The machines that are fighting the Gulf of Mexico oil leak have been compared to platoons of Supermen: They work 5,000 feet beneath the surface of the sea, amid pressures that would crush a human. They’re built to capture 3-D video of the scene around the gushing well and send it up topside. They can detect objects hundreds of feet away using sonar. They can turn bolts, saw off broken pipe, hook up hoses and carry around equipment weighing hundreds of pounds.

But they’re just machines.

Those dozens of machines would be useless without the hundreds of humans controlling their every move from a mile away. And if you want to stay on their good side, you’ll call those machines “remotely operated vehicles,” or ROVs – not underwater robots.

“To me, as an ROV person, the term ‘underwater robot’ does conjure up a certain image,” said James McLauchlan, a Briton living in Portugal who has 25 years of experience in the offshore subsea construction industry under his belt. “I tend to think of something with a head, two legs and two arms … something that’s down there trying to make its own decisions, trying to make the best of a difficult job.”

The way McLauchlan sees it, the ROV is just a tool – a multimillion-dollar, high-tech tool, to be sure, but nevertheless a tool that’s being manipulated by flesh-and-blood professionals, via a local control center on the vessel or rig above, to help save the world from an environmental disaster.

McLauchlan isn’t involved in the BP subsea operation, but he keeps close tabs on it in his role as the head of ROV World, a website that serves as an online watering hole for the ROV community. His company also supplies subsea technology and performs underwater inspections for offshore operations. A veteran of the British Army’s Royal Engineers, McLauchlan spent 10 years as a commercial bell diver for the oil and gas industry, and for most of the past 15 years he’s been a shift operation supervisor for offshore ROV construction projects.

Nowadays, much of the chatter on ROV World focuses on what the workers behind the machines are doing in the Gulf. ROV pilots have been trading news and rumors, pictures and points of view since just after the April 20 oil-rig explosion that sparked the disaster in the Gulf.

As you’d expect, most of the postings see the situation through the eyes of the men behind the joysticks. For example, BP interrupted the collection of thousands of barrels of oil last week because of problems with a line leading up from the leaking well’s containment cap. Coast Guard Adm. Thad Allen, the federal government’s point man on the oil-spill response, said the problem arose because an ROV bumped into the cap – but not all of ROV World’s patrons were buying that explanation.

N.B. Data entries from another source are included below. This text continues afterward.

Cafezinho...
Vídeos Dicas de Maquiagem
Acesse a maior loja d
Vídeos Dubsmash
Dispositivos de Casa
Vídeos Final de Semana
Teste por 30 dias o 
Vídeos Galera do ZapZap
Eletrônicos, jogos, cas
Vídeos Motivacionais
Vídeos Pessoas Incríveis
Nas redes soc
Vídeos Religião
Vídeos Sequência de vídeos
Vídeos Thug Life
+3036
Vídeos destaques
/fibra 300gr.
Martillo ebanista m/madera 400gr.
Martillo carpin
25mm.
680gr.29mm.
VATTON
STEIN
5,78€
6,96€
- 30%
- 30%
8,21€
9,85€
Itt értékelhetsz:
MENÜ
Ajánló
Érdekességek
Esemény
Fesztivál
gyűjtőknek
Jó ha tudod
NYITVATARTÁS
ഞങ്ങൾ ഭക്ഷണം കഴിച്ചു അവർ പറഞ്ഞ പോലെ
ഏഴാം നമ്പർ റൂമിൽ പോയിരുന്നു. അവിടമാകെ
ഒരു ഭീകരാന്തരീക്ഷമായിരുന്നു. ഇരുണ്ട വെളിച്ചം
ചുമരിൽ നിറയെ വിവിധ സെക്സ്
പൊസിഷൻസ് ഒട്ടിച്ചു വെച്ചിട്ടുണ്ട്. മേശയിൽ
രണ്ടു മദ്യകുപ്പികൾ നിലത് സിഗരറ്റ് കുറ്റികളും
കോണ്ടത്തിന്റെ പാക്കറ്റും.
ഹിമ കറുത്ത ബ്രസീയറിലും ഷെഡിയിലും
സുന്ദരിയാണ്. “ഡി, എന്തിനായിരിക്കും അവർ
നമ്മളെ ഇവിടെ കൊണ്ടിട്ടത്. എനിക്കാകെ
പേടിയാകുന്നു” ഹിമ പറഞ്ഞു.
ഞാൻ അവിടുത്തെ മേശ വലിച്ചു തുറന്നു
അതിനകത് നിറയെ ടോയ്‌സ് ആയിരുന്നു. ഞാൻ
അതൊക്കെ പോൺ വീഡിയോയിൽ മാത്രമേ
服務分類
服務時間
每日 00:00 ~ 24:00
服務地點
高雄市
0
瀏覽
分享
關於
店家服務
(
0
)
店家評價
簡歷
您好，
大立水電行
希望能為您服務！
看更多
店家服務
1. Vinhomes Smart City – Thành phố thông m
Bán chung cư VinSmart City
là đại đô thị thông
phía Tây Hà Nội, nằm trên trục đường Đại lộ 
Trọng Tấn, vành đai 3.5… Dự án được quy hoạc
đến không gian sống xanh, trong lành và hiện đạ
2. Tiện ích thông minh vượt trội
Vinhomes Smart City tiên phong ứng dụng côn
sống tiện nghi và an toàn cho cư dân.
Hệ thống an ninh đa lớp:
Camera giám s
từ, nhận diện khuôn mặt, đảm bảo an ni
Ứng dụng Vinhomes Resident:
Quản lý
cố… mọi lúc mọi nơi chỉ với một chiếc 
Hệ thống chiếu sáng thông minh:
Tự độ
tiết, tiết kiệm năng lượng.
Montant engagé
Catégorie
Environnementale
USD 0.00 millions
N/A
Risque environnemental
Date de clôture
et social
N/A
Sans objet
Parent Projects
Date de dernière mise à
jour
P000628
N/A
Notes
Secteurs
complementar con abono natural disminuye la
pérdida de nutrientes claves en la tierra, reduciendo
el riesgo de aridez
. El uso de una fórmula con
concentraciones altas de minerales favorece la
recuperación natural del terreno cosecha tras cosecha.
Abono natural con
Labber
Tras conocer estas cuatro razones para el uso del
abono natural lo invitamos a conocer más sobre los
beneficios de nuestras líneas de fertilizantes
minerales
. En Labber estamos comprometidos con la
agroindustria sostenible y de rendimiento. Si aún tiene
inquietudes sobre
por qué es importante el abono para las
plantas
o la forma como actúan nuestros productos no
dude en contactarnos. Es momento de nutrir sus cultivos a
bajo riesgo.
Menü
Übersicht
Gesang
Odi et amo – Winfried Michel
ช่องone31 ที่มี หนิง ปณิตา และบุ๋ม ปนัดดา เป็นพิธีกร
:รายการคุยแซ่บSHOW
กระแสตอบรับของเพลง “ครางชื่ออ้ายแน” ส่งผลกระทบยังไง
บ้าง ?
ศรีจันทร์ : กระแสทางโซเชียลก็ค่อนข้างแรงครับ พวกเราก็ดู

“Let me guess – Thad Allen again?” one posting read. “Meanwhile, back in the real world, Enterprise had gas alarms and moved off 400 meters, resulting in cap moving 40 meters off the BOP [blowout preventer].”

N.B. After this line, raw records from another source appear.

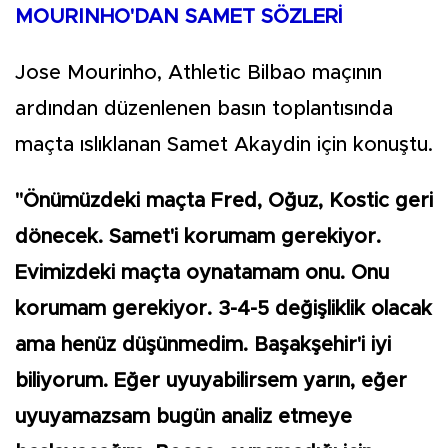
MOURINHO'DAN SAMET SÖZLERİ
Jose Mourinho, Athletic Bilbao maçının
ardından düzenlenen basın toplantısında
maçta ıslıklanan Samet Akaydin için konuştu.
"Önümüzdeki maçta Fred, Oğuz, Kostic geri
dönecek. Samet'i korumam gerekiyor.
Evimizdeki maçta oynatamam onu. Onu
korumam gerekiyor. 3-4-5 değişliklik olacak
ama henüz düşünmedim. Başakşehir'i iyi
biliyorum. Eğer uyuyabilirsem yarın, eğer
uyuyamazsam bugün analiz etmeye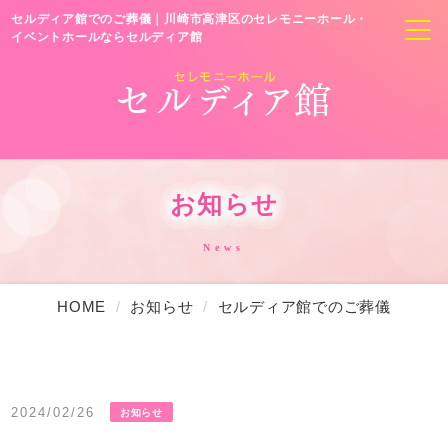
セルディア館でのご葬儀｜川崎市高津区のセレモニーホール・
セレモニーホール
イベントホールならセルディア館
多目的ホール
動画撮影スタジオのご利用
貸会議室のご利用
お知らせ
ダンスレッスンのご利用
News
パーティのご利用
セミナーのご利用
HOME
お知らせ
セルディア館でのご葬儀
ウェディング
料金表
2024/02/26
お知らせ
ホール案内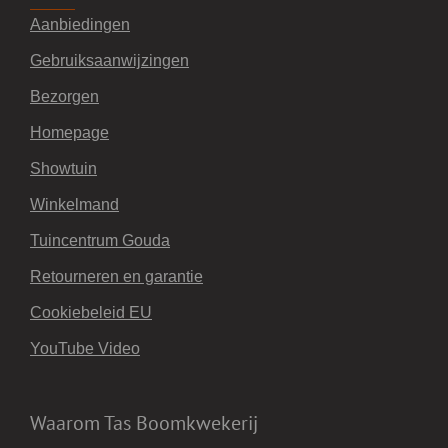
Aanbiedingen
Gebruiksaanwijzingen
Bezorgen
Homepage
Showtuin
Winkelmand
Tuincentrum Gouda
Retourneren en garantie
Cookiebeleid EU
YouTube Video
Waarom Tas Boomkwekerij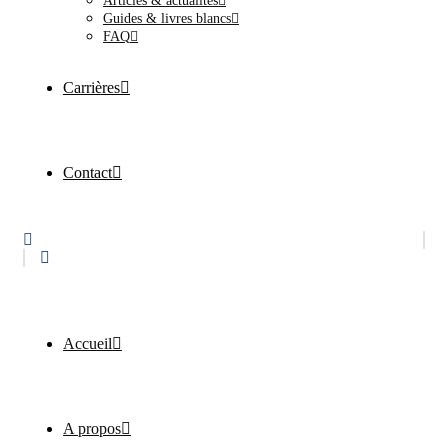
Articles & actualités
Guides & livres blancs
FAQ
Carrières
Contact
Accueil
A propos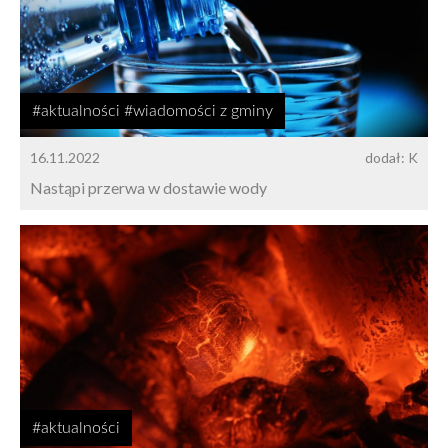
#aktualności #wiadomości z gminy
16.11.2022
dodał: K
Nastąpi przerwa w dostawie wody
#aktualności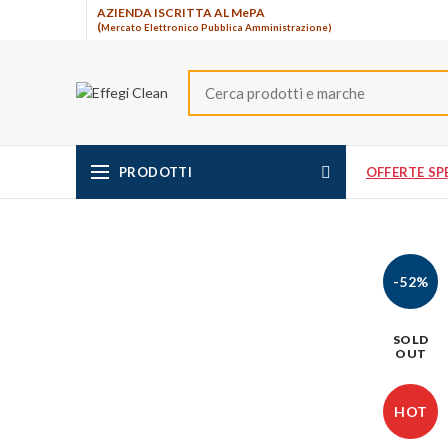
AZIENDA ISCRITTA AL MePA
(
Mercato Elettronico Pubblica Amministrazione)
PRODOTTI
OFFERTE SPE
-52%
SOLD
OUT
HOT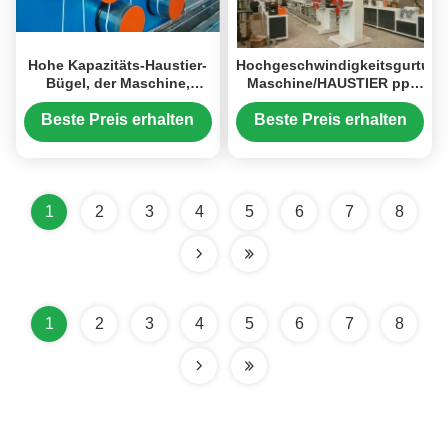
Hohe Kapazitäts-Haustier-
Hochgeschwindigkeitsgurtun
Bügel, der Maschine,
Maschine/HAUSTIER pp.
dauerhafte
bereiten Verpackungs-
Plastikumreifungsmaschine
Bügel-Maschine auf
Beste Preis erhalten
Beste Preis erhalten
herstellt
1
2
3
4
5
6
7
8
1
2
3
4
5
6
7
8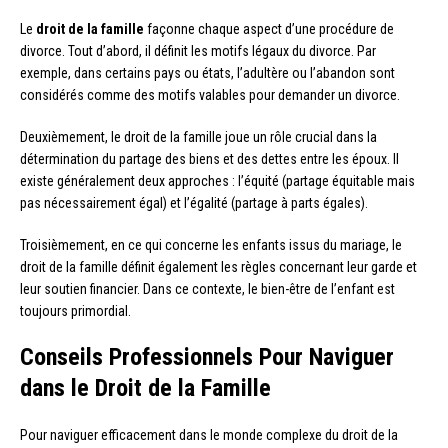
Le
droit de la famille
façonne chaque aspect d’une procédure de
divorce. Tout d’abord, il définit les motifs légaux du divorce. Par
exemple, dans certains pays ou états, l’adultère ou l’abandon sont
considérés comme des motifs valables pour demander un divorce.
Deuxièmement, le droit de la famille joue un rôle crucial dans la
détermination du partage des biens et des dettes entre les époux. Il
existe généralement deux approches : l’équité (partage équitable mais
pas nécessairement égal) et l’égalité (partage à parts égales).
Troisièmement, en ce qui concerne les enfants issus du mariage, le
droit de la famille définit également les règles concernant leur garde et
leur soutien financier. Dans ce contexte, le bien-être de l’enfant est
toujours primordial.
Conseils Professionnels Pour Naviguer
dans le Droit de la Famille
Pour naviguer efficacement dans le monde complexe du droit de la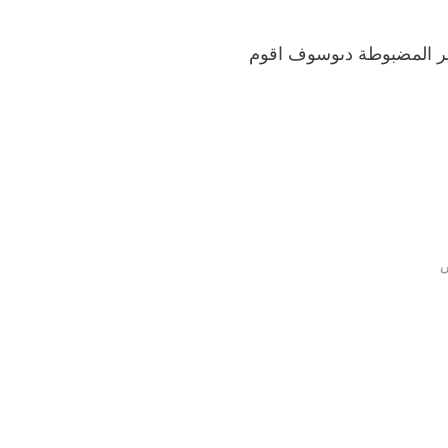
ير المضبوطة دىوسوف اقوم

During our conversation, McLauchlan stressed that the pilots are careful to execute only the commands they are given, under the watchful eyes of supervisors and clients.

“The fact that the well is not good, and that BP has lost control of it, that’s self-evident,” McLauchlan told me. “That doesn’t really detract from subsea operations. … Whether there’s a well that is out of control, or whether a well is in normal operation, we carry out operations as suggested by the client. We provide the eyes and the ears for the client, but at the end of the day, it’s the client who decides what action should be taken.”

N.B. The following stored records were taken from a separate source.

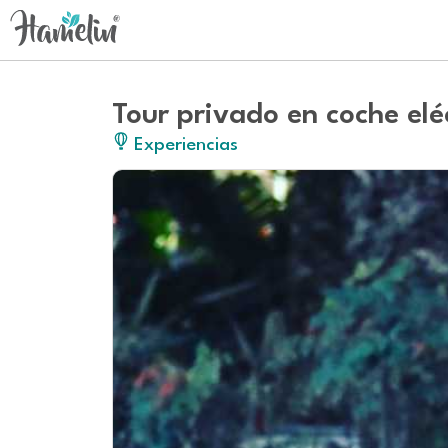
Tour privado en coche elé
Experiencias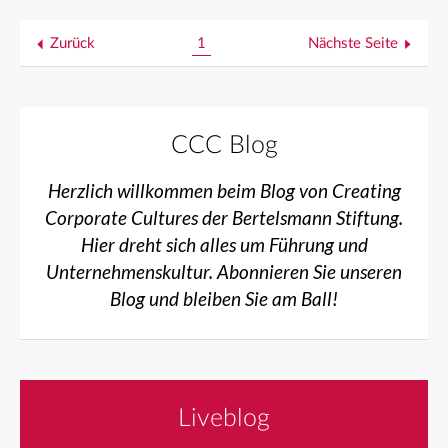
Zurück
1
Nächste Seite
CCC Blog
Herzlich willkommen beim Blog von Creating
Corporate Cultures der Bertelsmann Stiftung.
Hier dreht sich alles um Führung und
Unternehmenskultur. Abonnieren Sie unseren
Blog und bleiben Sie am Ball!
Liveblog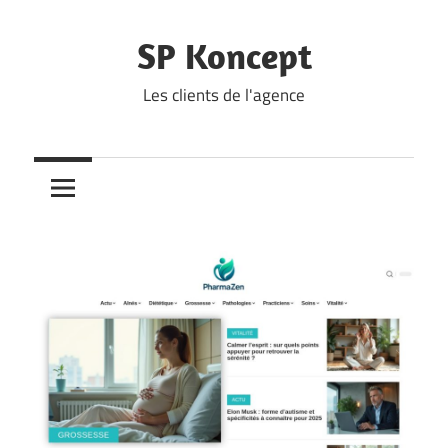
Skip
to
SP Koncept
content
Les clients de l'agence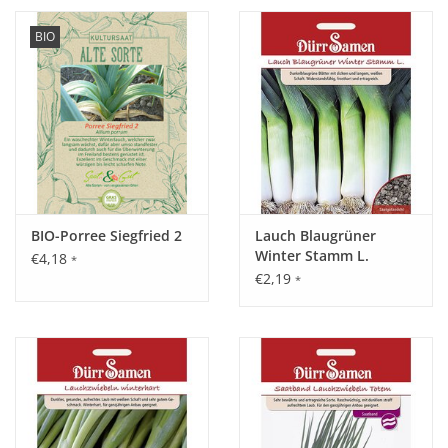
BIO
BIO-Porree Siegfried 2
Lauch Blaugrüner
Winter Stamm L.
€4,18
*
€2,19
*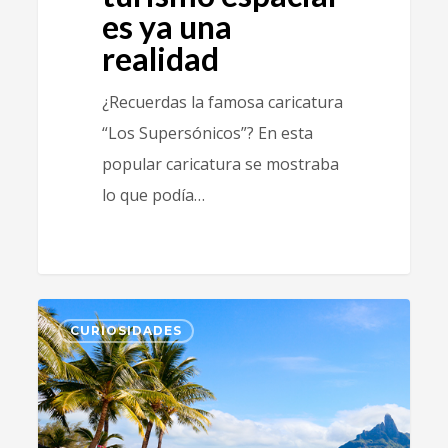
es ya una
realidad
¿Recuerdas la famosa caricatura
“Los Supersónicos”? En esta
popular caricatura se mostraba
lo que podía…
1
CURIOSIDADES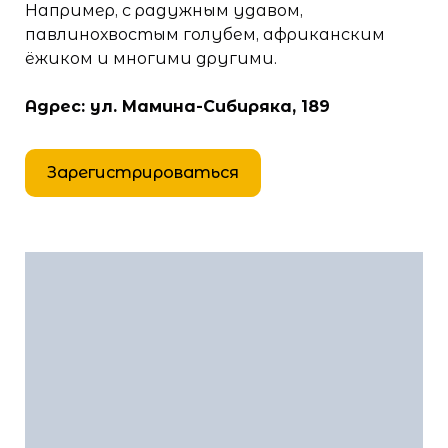
Например, с радужным удавом,
павлинохвостым голубем, африканским
ёжиком и многими другими.
Адрес: ул. Мамина-Сибиряка, 189
Зарегистрироваться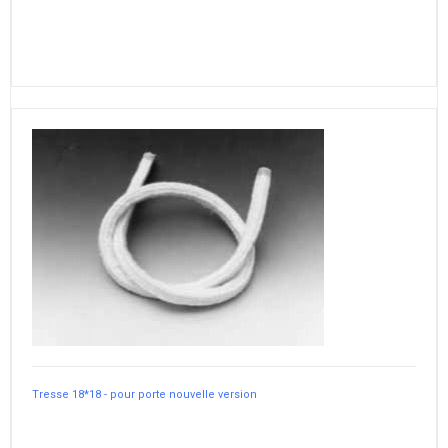
Tresse 18*18 - pour porte nouvelle version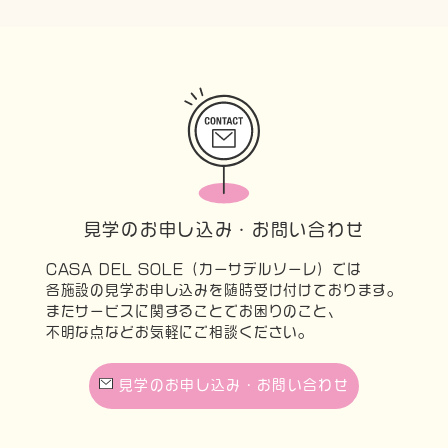
見学のお申し込み・お問い合わせ
CASA DEL SOLE（カーサデルソーレ）では
各施設の見学お申し込みを随時受け付けております。
またサービスに関することでお困りのこと、
不明な点などお気軽にご相談ください。
見学のお申し込み・お問い合わせ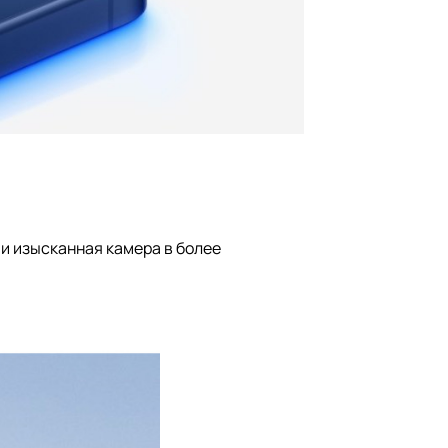
и изысканная камера в более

McLauchlan estimated that more than 97 percent of the world’s ROV pilot techs are male. For the Gulf of Mexico operation, ROV crews are housed for weeks at a time aboard the dozens of vessels and rigs surrounding the leaking well. Each crew works a 12-hour shift, finishing up with “toolbox time” to brief the crew taking over for the next 12-hour shift. In an on-the-scene report from one of the drillships, The Washington Post’s Joel Achenbach notes that workers can take advantage of workout rooms, foosball tables, video games, TV and Internet during their off hours. But drinking and “horseplay” are not allowed.